2025.03.10 議会運営
第97回 100条委員会における調査
秘密会と非公開の会議の大きな違いは、会議における審査状況を外部に漏えいした場合の責任の違いである。
秘密会における秘密性のある事項を外部に漏えいした場合は、漏えいした委員は秘密漏えいに該当し、法134条における懲罰の対象となる場合がある。
【法134条】
① 普通地方公共団体の議会は、この法律並びに会議規則及び委員会に関する条例に違反した議員に対し、議決により懲罰を科することができる。
対して非公開の会議の場合は、そこに参加した議員が会議の情報を第三者に漏えいしても、秘密漏えいに該当せず、懲罰の対象とならない。議員としての政治倫理に反するものとして事実上の取扱いである辞職勧告決議等の対応しかとりえない。
100条調査権には、①目的上の制約、②司法権との関係による限界、③検察権との関係による限界、④執行機関との関係による限界、⑤基本的人権との関係による限界がある。
100条調査を終了した後、調査の状況においては対象案件に対する違法な行為又は不適当な行為が発見される場合がある。
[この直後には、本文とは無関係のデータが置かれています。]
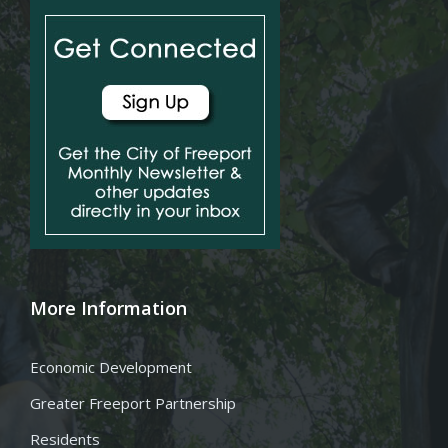
More Information
Economic Development
Greater Freeport Partnership
Residents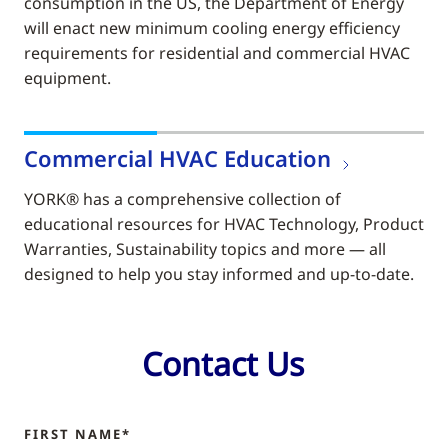
consumption in the US, the Department of Energy
will enact new minimum cooling energy efficiency
requirements for residential and commercial HVAC
equipment.
Commercial HVAC Education
YORK® has a comprehensive collection of
educational resources for HVAC Technology, Product
Warranties, Sustainability topics and more — all
designed to help you stay informed and up-to-date.
Contact Us
FIRST NAME*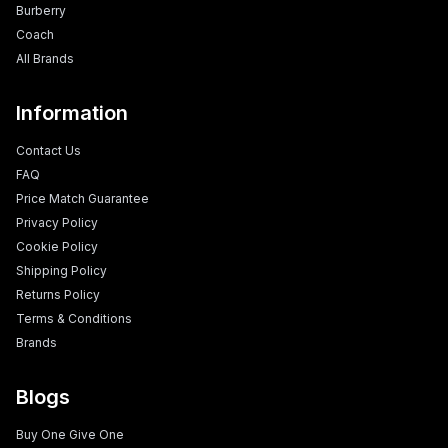
Burberry
Coach
All Brands
Information
Contact Us
FAQ
Price Match Guarantee
Privacy Policy
Cookie Policy
Shipping Policy
Returns Policy
Terms & Conditions
Brands
Blogs
Buy One Give One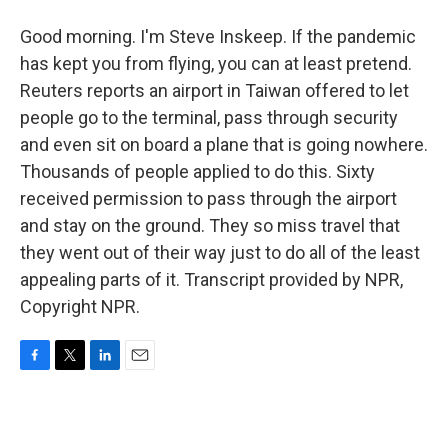
Good morning. I'm Steve Inskeep. If the pandemic
has kept you from flying, you can at least pretend.
Reuters reports an airport in Taiwan offered to let
people go to the terminal, pass through security
and even sit on board a plane that is going nowhere.
Thousands of people applied to do this. Sixty
received permission to pass through the airport
and stay on the ground. They so miss travel that
they went out of their way just to do all of the least
appealing parts of it. Transcript provided by NPR,
Copyright NPR.
F
T
L
E
a
w
i
m
c
i
n
a
e
t
k
i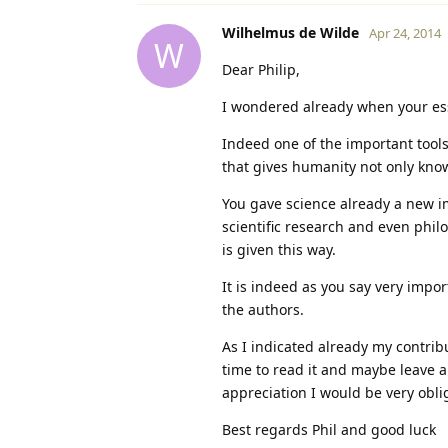
Wilhelmus de Wilde
Apr 24, 2014
W
Dear Philip,
I wondered already when your ess
Indeed one of the important tools 
that gives humanity not only kno
You gave science already a new im
scientific research and even philo
is given this way.
It is indeed as you say very impor
the authors.
As I indicated already my contribu
time to read it and maybe leave a 
appreciation I would be very obli
Best regards Phil and good luck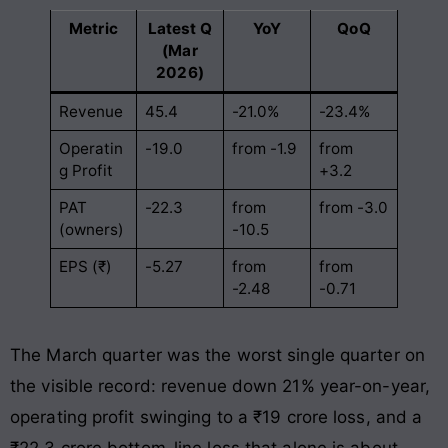
Metric
Latest Q
YoY
QoQ
(Mar
2026)
Revenue
45.4
-21.0%
-23.4%
Operatin
-19.0
from -1.9
from
g Profit
+3.2
PAT
-22.3
from
from -3.0
(owners)
-10.5
EPS (₹)
-5.27
from
from
-2.48
-0.71
The March quarter was the worst single quarter on
the visible record: revenue down 21% year-on-year,
operating profit swinging to a ₹19 crore loss, and a
₹22.3 crore bottom-line loss that alone is about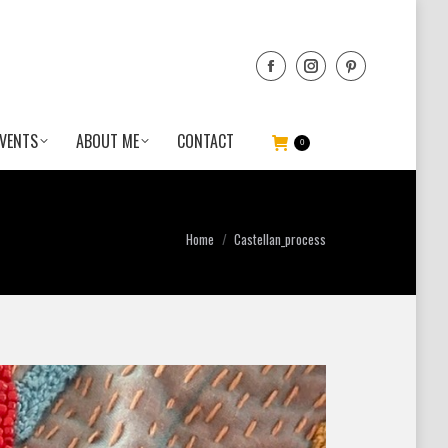
VENTS
ABOUT ME
CONTACT
0
You are here:
Home
Castellan_process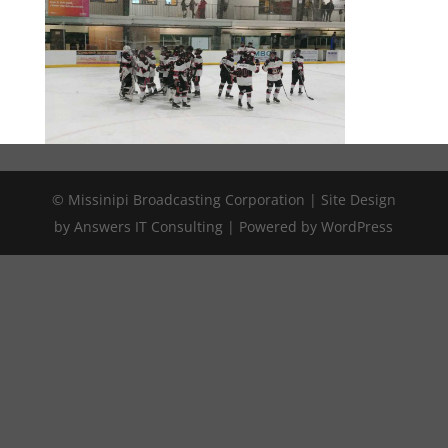
© Missinipi Broadcasting Corporation | Site Design
by Answers IT Consulting | Powered by WordPress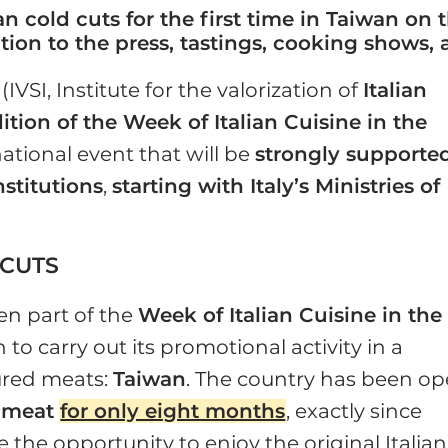
lian cold cuts for the first time in Taiwan on
tion to the press, tastings, cooking shows
(IVSI, Institute for the valorization of
Italian
dition of the Week of Italian Cuisine in the
ational event that will be
strongly supporte
stitutions
,
starting with Italy’s Ministries of
 CUTS
en part of the
Week of Italian Cuisine in the
 to carry out its promotional activity in a
cured meats:
Taiwan
. The country has been o
k meat
for only eight months
, exactly since
the opportunity to enjoy the original Italian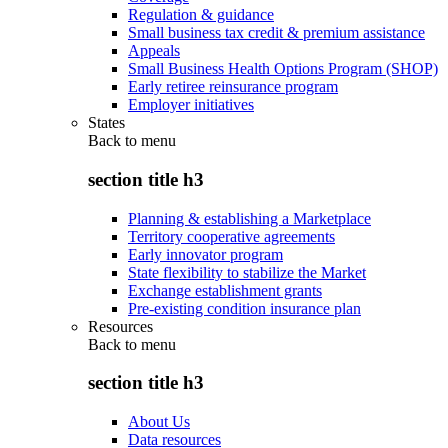
Regulation & guidance
Small business tax credit & premium assistance
Appeals
Small Business Health Options Program (SHOP)
Early retiree reinsurance program
Employer initiatives
States
Back to
menu
section title h3
Planning & establishing a Marketplace
Territory cooperative agreements
Early innovator program
State flexibility to stabilize the Market
Exchange establishment grants
Pre-existing condition insurance plan
Resources
Back to
menu
section title h3
About Us
Data resources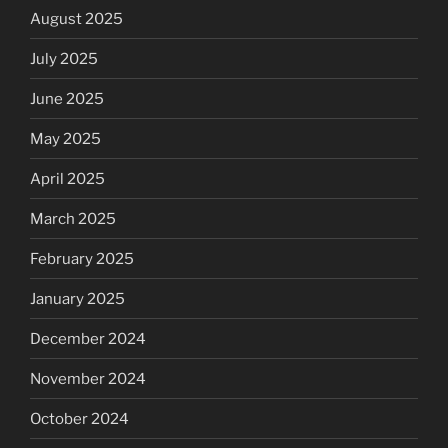
August 2025
July 2025
June 2025
May 2025
April 2025
March 2025
February 2025
January 2025
December 2024
November 2024
October 2024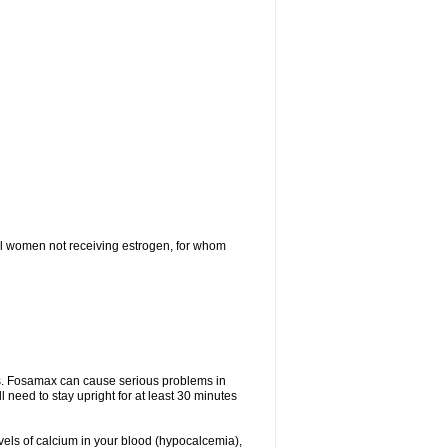
l women not receiving estrogen, for whom
tes. Fosamax can cause serious problems in
need to stay upright for at least 30 minutes
evels of calcium in your blood (hypocalcemia),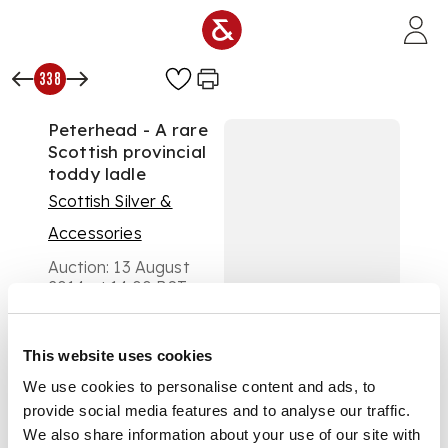
Skip to main content
338
Peterhead - A rare
Scottish provincial
toddy ladle
Scottish Silver &
Accessories
Auction:
13 August
2014 at 14:00 BST
£1,250
DESCRIPTION
This website uses cookies
William Simpson,
marked WS, PHD,
We use cookies to personalise content and ads, to
anchor, of Fiddle
provide social media features and to analyse our traffic.
pattern with script
We also share information about your use of our site with
initial 'M' to terminal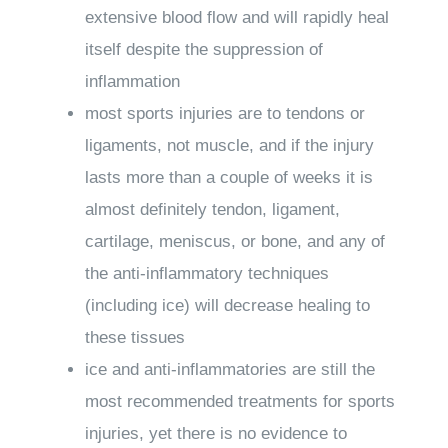
extensive blood flow and will rapidly heal
itself despite the suppression of
inflammation
most sports injuries are to tendons or
ligaments, not muscle, and if the injury
lasts more than a couple of weeks it is
almost definitely tendon, ligament,
cartilage, meniscus, or bone, and any of
the anti-inflammatory techniques
(including ice) will decrease healing to
these tissues
ice and anti-inflammatories are still the
most recommended treatments for sports
injuries, yet there is no evidence to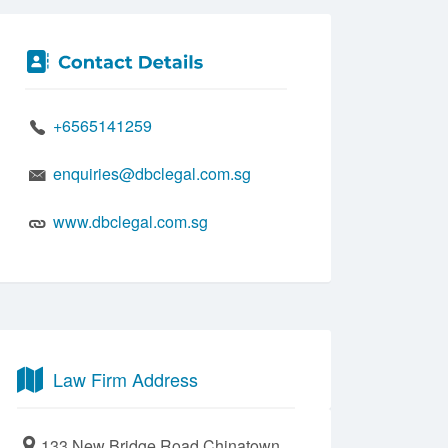
+6565141259
enquiries@dbclegal.com.sg
www.dbclegal.com.sg
Law Firm Address
133 New Bridge Road Chinatown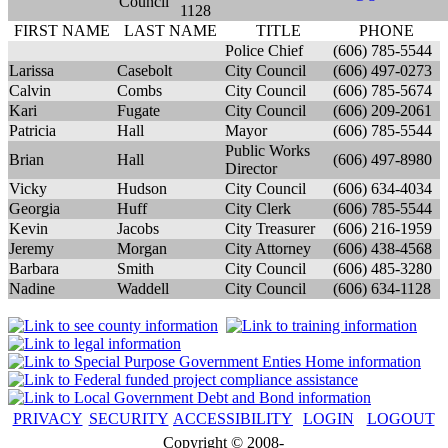
Council
1128
FIRST NAME
LAST NAME
TITLE
PHONE
Police Chief
(606) 785-5544
Larissa
Casebolt
City Council
(606) 497-0273
Calvin
Combs
City Council
(606) 785-5674
Kari
Fugate
City Council
(606) 209-2061
Patricia
Hall
Mayor
(606) 785-5544
Public Works
Brian
Hall
(606) 497-8980
Director
Vicky
Hudson
City Council
(606) 634-4034
Georgia
Huff
City Clerk
(606) 785-5544
Kevin
Jacobs
City Treasurer
(606) 216-1959
Jeremy
Morgan
City Attorney
(606) 438-4568
Barbara
Smith
City Council
(606) 485-3280
Nadine
Waddell
City Council
(606) 634-1128
PRIVACY
SECURITY
ACCESSIBILITY
LOGIN
LOGOUT
Copyright © 2008-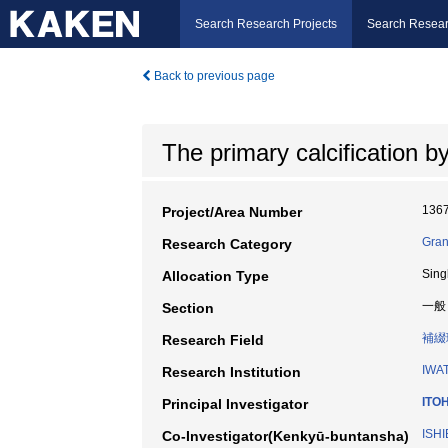
Search Research Projects
Search Resear
Back to previous page
The primary calcification by
136
Project/Area Number
Gran
Research Category
Sing
Allocation Type
一般
Section
補綴
Research Field
IWA
Research Institution
ITO
Principal Investigator
ISHI
Co-Investigator(Kenkyū-buntansha)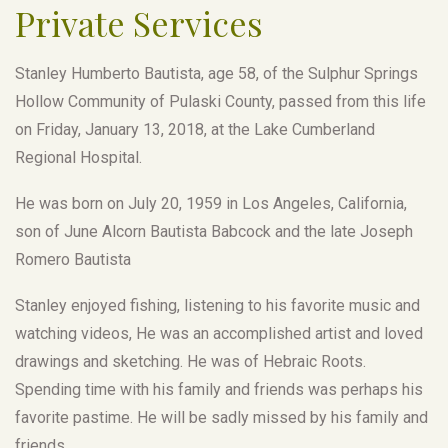
Private Services
Stanley Humberto Bautista, age 58, of the Sulphur Springs
Hollow Community of Pulaski County, passed from this life
on Friday, January 13, 2018, at the Lake Cumberland
Regional Hospital.
He was born on July 20, 1959 in Los Angeles, California,
son of June Alcorn Bautista Babcock and the late Joseph
Romero Bautista
Stanley enjoyed fishing, listening to his favorite music and
watching videos, He was an accomplished artist and loved
drawings and sketching. He was of Hebraic Roots.
Spending time with his family and friends was perhaps his
favorite pastime. He will be sadly missed by his family and
friends.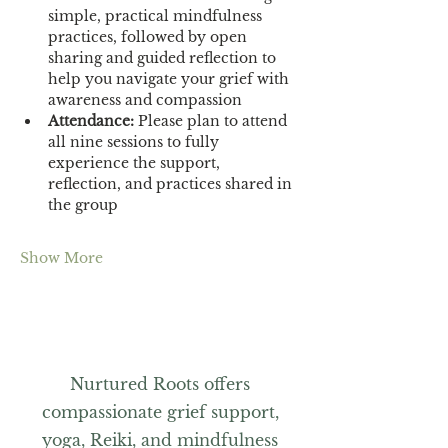
simple, practical mindfulness 
practices, followed by open 
sharing and guided reflection to 
help you navigate your grief with 
awareness and compassion
Attendance:
 Please plan to attend 
all nine sessions to fully 
experience the support, 
reflection, and practices shared in 
the group
Show More
Nurtured Roots offers
compassionate grief support,
yoga, Reiki, and mindfulness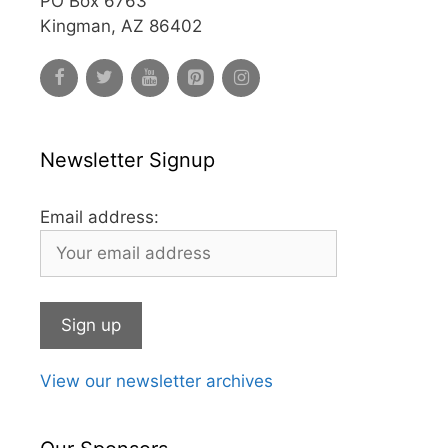
PO Box 6763
Kingman, AZ 86402
Newsletter Signup
Email address:
View our newsletter archives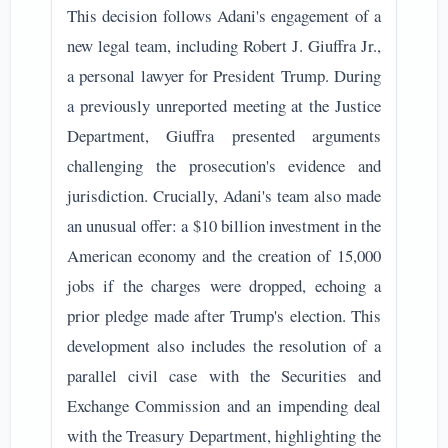
This decision follows Adani's engagement of a
new legal team, including Robert J. Giuffra Jr.,
a personal lawyer for President Trump. During
a previously unreported meeting at the Justice
Department, Giuffra presented arguments
challenging the prosecution's evidence and
jurisdiction. Crucially, Adani's team also made
an unusual offer: a $10 billion investment in the
American economy and the creation of 15,000
jobs if the charges were dropped, echoing a
prior pledge made after Trump's election. This
development also includes the resolution of a
parallel civil case with the Securities and
Exchange Commission and an impending deal
with the Treasury Department, highlighting the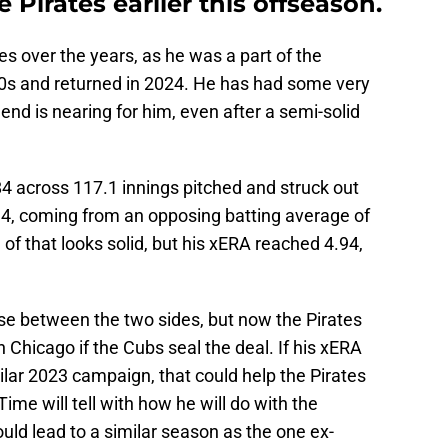
 Pirates earlier this offseason.
es over the years, as he was a part of the
010s and returned in 2024. He has had some very
 end is nearing for him, even after a semi-solid
4 across 117.1 innings pitched and struck out
4, coming from an opposing batting average of
of that looks solid, but his xERA reached 4.94,
ense between the two sides, but now the Pirates
n Chicago if the Cubs seal the deal. If his xERA
ilar 2023 campaign, that could help the Pirates
ime will tell with how he will do with the
uld lead to a similar season as the one ex-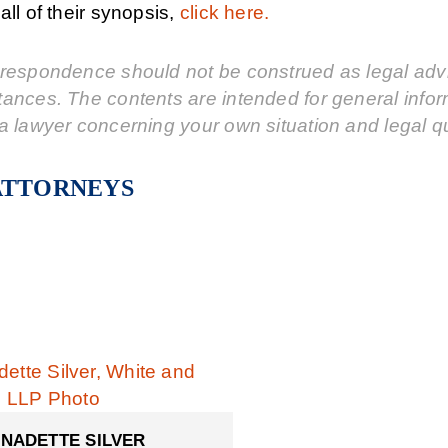
all of their synopsis,
click here.
respondence should not be construed as legal advic
tances. The contents are intended for general info
a lawyer concerning your own situation and legal q
ATTORNEYS
NADETTE SILVER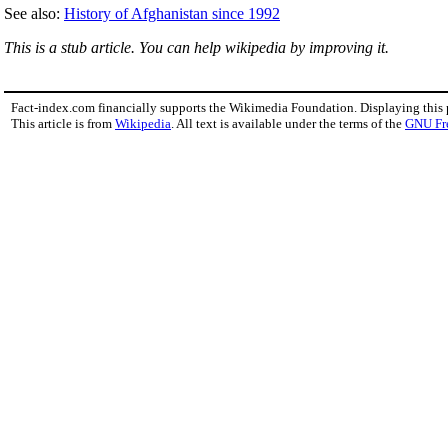
See also:
History of Afghanistan since 1992
This is a stub article. You can help wikipedia by improving it.
Fact-index.com financially supports the Wikimedia Foundation. Displaying this
This article is from
Wikipedia
. All text is available under the terms of the
GNU Fr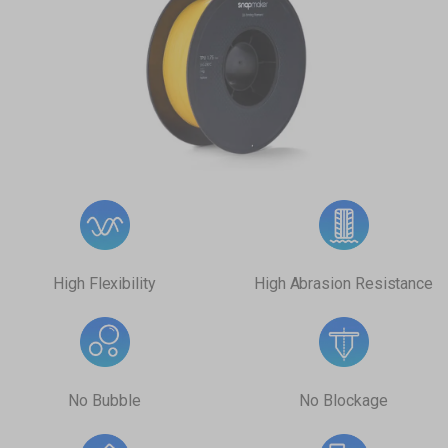
High Flexibility
High Abrasion Resistance
No Bubble
No Blockage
この場合における100条調査の限界としては、刑法上の違法行為に対して100条調査に基づき議会が告発することはできない。そもそも議会は地方公共団体の一機関であり、法人の代表者でないため告発する権限を有することができないこと、さらに刑法上の告訴は被害者本人又は被害者の法定代理人しか原則として行うことができない。
民法上の不法行為については当事者適格があるかどうかということになるが、第三者である議会又は議員が当事者適格を有すると考えることは難しいことから、100条調査において違法な行為が発見されたとしても、原則として告発することは難しいと考える。
100条調査における告発は、告発する権限を本来有しない議会に、100条調査を行う上で一定の場合に法100条9項に基づき例外的に告発の権限を付与したものであるといえる。
【法100条】
⑨ 議会は、選挙人その他の関係人が、第3項又は第7項の罪を犯したものと認めるときは、告発しなければならない。但し、虚偽の陳述をした選挙人その他の関係人が、議会の調査が終了した旨の議決がある前に自白したときは、告発しないことができる。
③ 第1項後段の規定により出頭又は記録の提出の請求を受けた選挙人その他の関係人が、正当の理由がないのに、議会に出頭せず若しくは記録を提出しないとき又は証言を拒んだときは、6箇月以下の禁錮又は10万円以下の罰金に処する。
⑦ 第2項において準用する民事訴訟に関する法令の規定により宣誓した選挙人その他の関係人が虚偽の陳述をしたときは、これを3箇月以上5年以下の禁錮に処する。
なお、一定の場合とは、①選挙人その他の関係人が正当な理由なく議会に出頭しない場合、②選挙人その他の関係人が正当な理由なく議会に記録を提出しない場合、③選挙人その他の関係人が正当な理由なく証言を拒絶した場合、④宣誓した選挙人その他の関係人が虚偽の陳述をした場合である。
100条調査終了後に対象となった調査事件に対して議会ができることは、調査に基づき議会としての調査に対する意思をまとめ、解決又は再発防止のための提言をすることである。その提言等は法的強制力を有さず、事実上の効力しか有さない。そのため、本問におけるように住民の代表機関である議会としての意思を無視し、自分の正当性を述べ、何ら対応しないこともありえる。これらの対応には、選挙で住民意思が表明されることによりなされるほかないといえる。
100条調査は、地方公共団体の議会が唯一強制力を有しながら告発する権限まで付与された強力な権限であるが、実務上は執行機関に対して強制力まで有するものではないため、長の対応によってはその調査結果が活かしきれないことがあることに留意を要する。